I think there's enough evidence from Wörter und Sachen, borrowings, non-IE languages of ancient Europe, and the distribution of the Indo-European languages, along with enough doubt about the underpinnings of the theory (in its need for a single flashy linguistic vector and earlier lexicostatistical studies) to say confidently that the Anatolian hypothesis is not viable -- not just unproven, but highly unlikely to be correct.

Whether this means the Steppe origin is right is another matter. One of the problems with a polarizing debate is that evidence against one theory can be taken as positive support for another. I personally like the Steppe hypothesis a lot. It seems to put PIE in the right time period, and the place is plausible. There are archaeological connections between the steppes and several important places that the IE languages ended up, and the method of linguistic transmission strikes me as well thought out.

Still, I'm not quite sure we ought to call the Steppe hypothesis 'proven'. It's certainly plausible, and the way that it ties together a wide range of evidence quite neatly gives it some real support. But it's really hard to link an unrecorded language with material culture, and there's got to be some room for doubt. I'm not quite sure that, barring the invention of time machines, we should ever let ourselves make the last leap from 'PIE was probably spoken on the steppes' to 'PIE was spoken' there. But however it goes, it's been an interesting half-year so far, and I'm very much looking forwards to seeing what else is waiting down the road.


  1. Nelson

    Brilliant post and really helps get to the core of the argument between these two competing theories- I am slowly going through the Anthony/Ringe paper. Like your style reminds me of Tolkien's review of Philology books in the 1920's This Year's Work in English Studies - look forward to more! Best Andy

  2. Great first post, well done! Thank you for mentioning our book, The Indo-European controversy -- would you be interested in doing a more detailed review of it on your blog? We could send you a free copy, if you are interested. Let me know. Best wishes, Asya

  3. I'm glad you both enjoyed the post!

    Asya, I'd love to do a review of your book (though I would indeed need a copy).

  4. Hello, Nelson!

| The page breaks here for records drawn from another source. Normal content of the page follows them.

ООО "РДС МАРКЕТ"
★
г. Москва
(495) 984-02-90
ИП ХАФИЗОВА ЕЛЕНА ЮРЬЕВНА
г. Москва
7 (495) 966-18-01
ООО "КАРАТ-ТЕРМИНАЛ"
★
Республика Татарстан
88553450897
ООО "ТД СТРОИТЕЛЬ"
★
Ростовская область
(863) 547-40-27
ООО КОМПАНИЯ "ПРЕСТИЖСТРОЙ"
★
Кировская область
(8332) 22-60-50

I've just discovered you've started this blog. A nice post #1. I'm adding you to my blog roll, looking forward to #2, #3 etc.

    I just wanted to comment on the *kʷekʷlo- business. Hittite hurki- also has a plausible IE etymology (*h₂werg- isn't attested as a verb in Anatolian, but then *kʷekʷlo- is more widespread than *kʷelh₁- in the other part of the family). Since there's no reason to treat either of the sister branches (Anatolian and "Nuclear") as privileged, *kʷekʷlo- and hurki should enjoy equal status as early IE 'wheel' words. It's hard to decide if both of them are post-PIE innovations. Either of them, or even both, may go back to PIE. *kʷekʷlo-, at any rate, often has meanings like 'circle, ring, disk' (not surprisingly, in view of its etymology), so it may have existed long before the invention of wheeled vehicles.

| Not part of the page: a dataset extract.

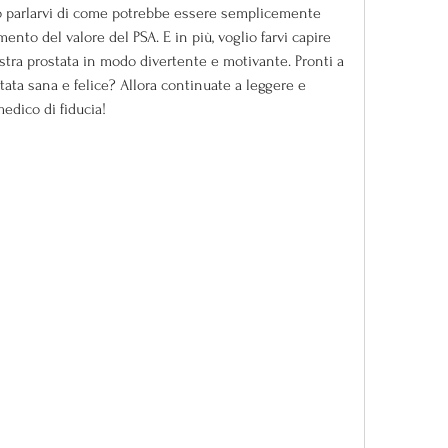
io parlarvi di come potrebbe essere semplicemente 
nto del valore del PSA. E in più, voglio farvi capire 
tra prostata in modo divertente e motivante. Pronti a 
stata sana e felice? Allora continuate a leggere e 
medico di fiducia!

  5. I'm glad you enjoyed the post, Piotr. You're right about *kʷekʷlo-, of course - I think one of the strengths of the Anthony-Ringe paper is that they stress the importance of word groups, and the cumulative improbability of too many separate innovations. Any one word on its own will always have too much doubt to really be that useful. (Though the cumulative factor also applies, if less strongly, to the number of branches in which a word has a given meaning - *kʷekʷlo- does mean wheel or wheeled vehicle in quite a few rather disparate branches.)

    I've often wondered whether the semantics of *kʷekʷlo- have any inherent probabilities in them. 'Wheel' and 'circle/ring' are pretty closely related concepts, but would a derivation *turn > *wheel > *circle maybe be more likely than *turn > circle > *wheel? Intuitively I find it attractive to derive a word for 'wheel' directly from a root for 'turn', especially if the reduplication is meant to have some sort of iconic iterative connotation - 'the thing that turns around and around'. But semantic change is slippery, and I don't suppose this question can actually be answered with any useful certainty. I'm sure my gut feelings about it don't count for much at all!